WORK ORDER:
Whenever a line in the data contains "Professional", show that line.

****

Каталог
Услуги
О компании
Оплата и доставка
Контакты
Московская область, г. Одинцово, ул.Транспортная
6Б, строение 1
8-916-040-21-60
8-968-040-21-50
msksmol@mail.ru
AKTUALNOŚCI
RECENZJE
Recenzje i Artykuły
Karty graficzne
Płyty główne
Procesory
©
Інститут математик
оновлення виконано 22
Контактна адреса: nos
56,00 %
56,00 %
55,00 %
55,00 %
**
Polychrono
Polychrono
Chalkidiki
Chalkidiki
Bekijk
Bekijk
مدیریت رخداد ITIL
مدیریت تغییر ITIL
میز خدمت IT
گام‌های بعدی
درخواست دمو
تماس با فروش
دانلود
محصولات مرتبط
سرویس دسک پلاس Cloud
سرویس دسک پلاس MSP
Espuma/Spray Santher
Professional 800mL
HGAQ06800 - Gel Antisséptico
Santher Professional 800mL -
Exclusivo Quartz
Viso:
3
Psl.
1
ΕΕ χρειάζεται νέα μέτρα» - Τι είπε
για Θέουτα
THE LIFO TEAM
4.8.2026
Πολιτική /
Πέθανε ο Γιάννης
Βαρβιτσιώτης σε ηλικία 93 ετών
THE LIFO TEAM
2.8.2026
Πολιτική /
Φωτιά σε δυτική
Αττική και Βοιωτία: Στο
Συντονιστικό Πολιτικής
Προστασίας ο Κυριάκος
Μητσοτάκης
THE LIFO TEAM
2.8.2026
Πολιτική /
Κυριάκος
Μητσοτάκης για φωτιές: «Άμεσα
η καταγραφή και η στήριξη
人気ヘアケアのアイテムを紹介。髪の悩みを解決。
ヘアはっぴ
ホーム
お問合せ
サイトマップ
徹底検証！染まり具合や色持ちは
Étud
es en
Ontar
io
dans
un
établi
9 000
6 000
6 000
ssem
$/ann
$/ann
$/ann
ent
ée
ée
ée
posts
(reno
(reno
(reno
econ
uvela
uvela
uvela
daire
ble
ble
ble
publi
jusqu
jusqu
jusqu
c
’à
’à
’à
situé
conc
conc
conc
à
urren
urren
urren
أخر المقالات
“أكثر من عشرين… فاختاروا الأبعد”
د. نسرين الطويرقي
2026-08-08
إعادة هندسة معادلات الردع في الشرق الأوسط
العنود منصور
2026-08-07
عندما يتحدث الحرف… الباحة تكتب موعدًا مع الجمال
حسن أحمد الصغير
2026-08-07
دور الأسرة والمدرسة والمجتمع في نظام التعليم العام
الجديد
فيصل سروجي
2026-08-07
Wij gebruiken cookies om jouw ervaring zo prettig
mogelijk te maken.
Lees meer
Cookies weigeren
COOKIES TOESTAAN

****

EXPECTED OUTPUT:
Professional 800mL
Santher Professional 800mL -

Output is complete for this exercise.